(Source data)
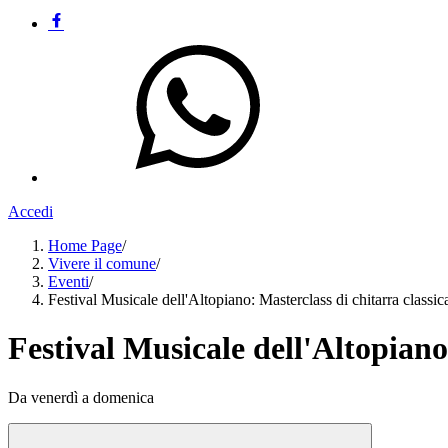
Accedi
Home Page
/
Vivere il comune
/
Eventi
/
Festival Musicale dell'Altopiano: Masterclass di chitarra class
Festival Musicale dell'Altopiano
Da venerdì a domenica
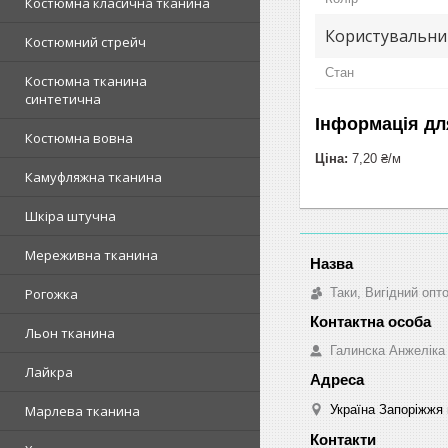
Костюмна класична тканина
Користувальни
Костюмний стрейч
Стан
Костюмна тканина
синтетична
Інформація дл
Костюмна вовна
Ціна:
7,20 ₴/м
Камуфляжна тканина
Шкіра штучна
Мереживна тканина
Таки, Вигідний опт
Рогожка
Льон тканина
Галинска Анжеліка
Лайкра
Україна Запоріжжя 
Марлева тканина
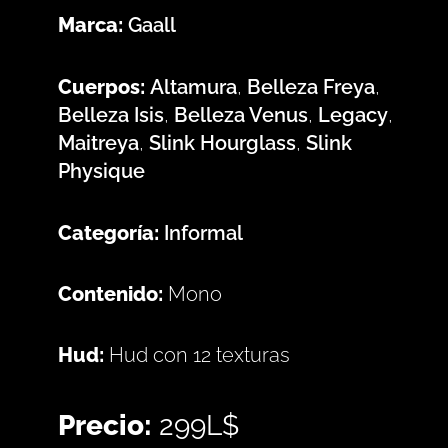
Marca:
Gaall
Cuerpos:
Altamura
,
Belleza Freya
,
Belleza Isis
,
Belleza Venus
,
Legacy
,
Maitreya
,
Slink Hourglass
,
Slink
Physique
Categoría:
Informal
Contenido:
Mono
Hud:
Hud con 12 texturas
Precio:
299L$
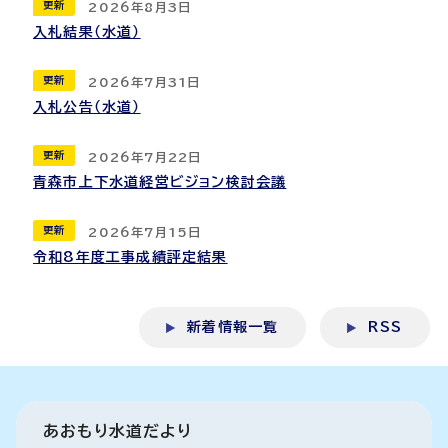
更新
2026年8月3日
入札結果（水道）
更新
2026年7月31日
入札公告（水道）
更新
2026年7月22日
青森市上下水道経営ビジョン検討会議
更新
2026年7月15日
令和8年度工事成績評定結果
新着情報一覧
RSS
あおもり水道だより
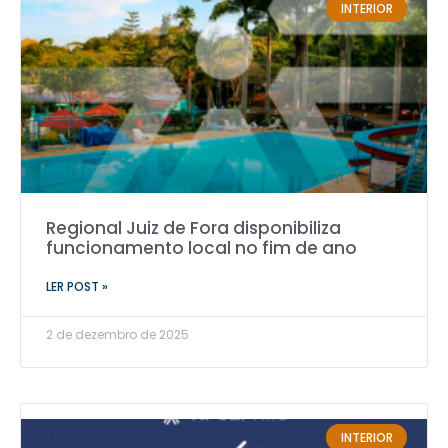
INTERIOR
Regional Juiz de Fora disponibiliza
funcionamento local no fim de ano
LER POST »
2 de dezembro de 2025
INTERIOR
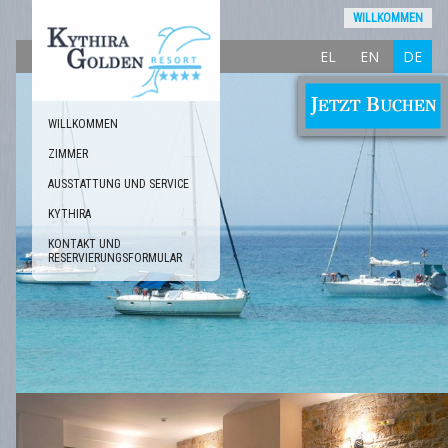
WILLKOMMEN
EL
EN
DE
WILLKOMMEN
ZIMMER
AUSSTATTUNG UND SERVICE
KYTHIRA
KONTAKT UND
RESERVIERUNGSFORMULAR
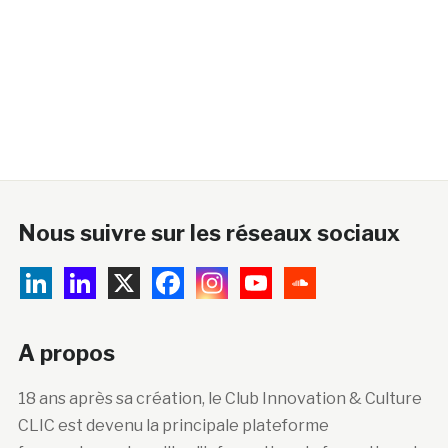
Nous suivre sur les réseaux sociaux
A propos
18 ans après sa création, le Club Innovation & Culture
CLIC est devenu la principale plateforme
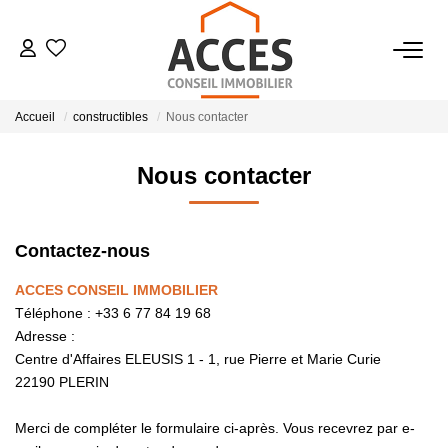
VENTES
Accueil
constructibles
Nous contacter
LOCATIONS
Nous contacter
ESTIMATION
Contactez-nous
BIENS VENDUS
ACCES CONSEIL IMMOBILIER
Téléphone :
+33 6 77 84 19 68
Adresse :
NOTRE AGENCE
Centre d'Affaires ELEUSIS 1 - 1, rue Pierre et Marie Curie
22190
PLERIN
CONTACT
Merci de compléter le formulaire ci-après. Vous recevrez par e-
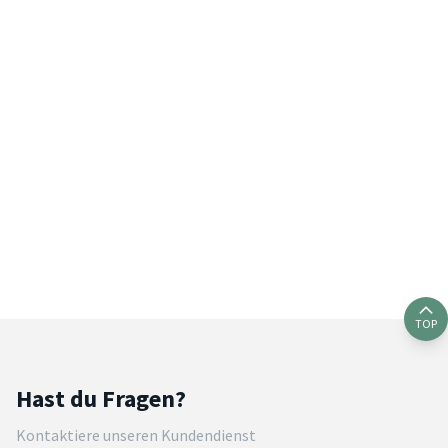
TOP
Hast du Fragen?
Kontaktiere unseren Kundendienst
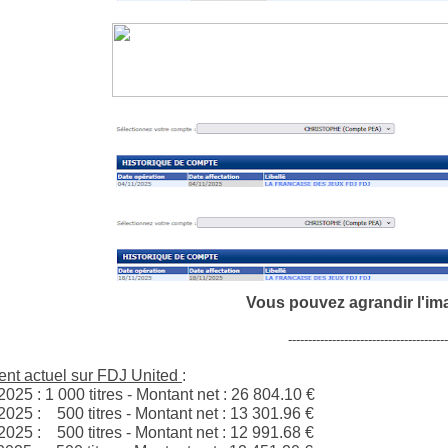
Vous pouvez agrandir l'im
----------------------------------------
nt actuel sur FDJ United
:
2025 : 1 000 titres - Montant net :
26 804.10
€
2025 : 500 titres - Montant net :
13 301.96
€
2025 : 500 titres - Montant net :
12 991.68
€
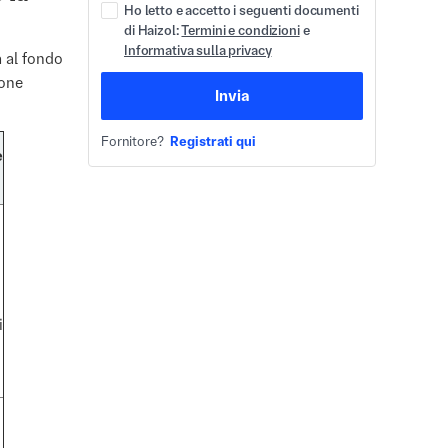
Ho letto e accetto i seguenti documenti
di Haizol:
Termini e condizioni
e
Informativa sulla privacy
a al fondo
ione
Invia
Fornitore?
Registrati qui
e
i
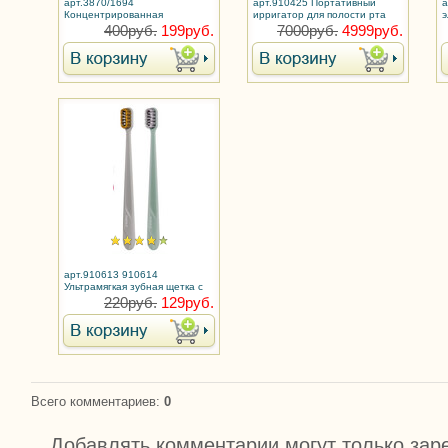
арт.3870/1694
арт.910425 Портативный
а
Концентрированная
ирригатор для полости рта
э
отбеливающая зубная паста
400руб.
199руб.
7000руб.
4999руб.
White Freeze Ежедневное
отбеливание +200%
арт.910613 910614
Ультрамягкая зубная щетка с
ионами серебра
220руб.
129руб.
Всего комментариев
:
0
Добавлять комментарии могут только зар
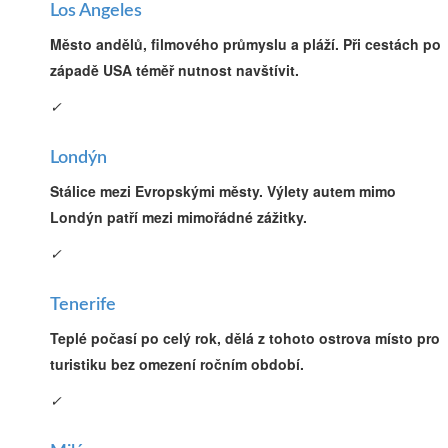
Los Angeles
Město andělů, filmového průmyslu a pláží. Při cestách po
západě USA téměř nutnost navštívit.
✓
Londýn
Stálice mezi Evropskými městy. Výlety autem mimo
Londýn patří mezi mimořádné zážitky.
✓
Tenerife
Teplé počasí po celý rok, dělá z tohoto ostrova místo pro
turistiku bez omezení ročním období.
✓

**WHAT THE TASK REQUIRES**
Go to the line above holding "Contactez-nous", then copy exactly each line down to and including the one holding "Los Angeles", leaving pictures out.

**RESPONSE BOX**
Contactez-nous
BIENS VENDUS
ACCES CONSEIL IMMOBILIER
Téléphone :
+33 6 77 84 19 68
Adresse :
NOTRE AGENCE
Centre d'Affaires ELEUSIS 1 - 1, rue Pierre et Marie Curie
22190
PLERIN
CONTACT
Merci de compléter le formulaire ci-après. Vous recevrez par e-
TOP
Hast du Fragen?
Kontaktiere unseren Kundendienst
Vous pouvez agrandir l'im
----------------------------------------
nt actuel sur FDJ United
:
2025 : 1 000 titres - Montant net :
26 804.10
€
2025 : 500 titres - Montant net :
13 301.96
€
2025 : 500 titres - Montant net :
12 991.68
€
Ho letto e accetto i seguenti documenti
di Haizol:
Termini e condizioni
e
Informativa sulla privacy
a al fondo
ione
Invia
Fornitore?
Registrati qui
e
i
арт.3870/1694
арт.910425 Портативный
а
Концентрированная
ирригатор для полости рта
э
отбеливающая зубная паста
400руб.
199руб.
7000руб.
4999руб.
White Freeze Ежедневное
отбеливание +200%
арт.910613 910614
Ультрамягкая зубная щетка с
ионами серебра
220руб.
129руб.
Всего комментариев
:
0
Добавлять комментарии могут только зар
Los Angeles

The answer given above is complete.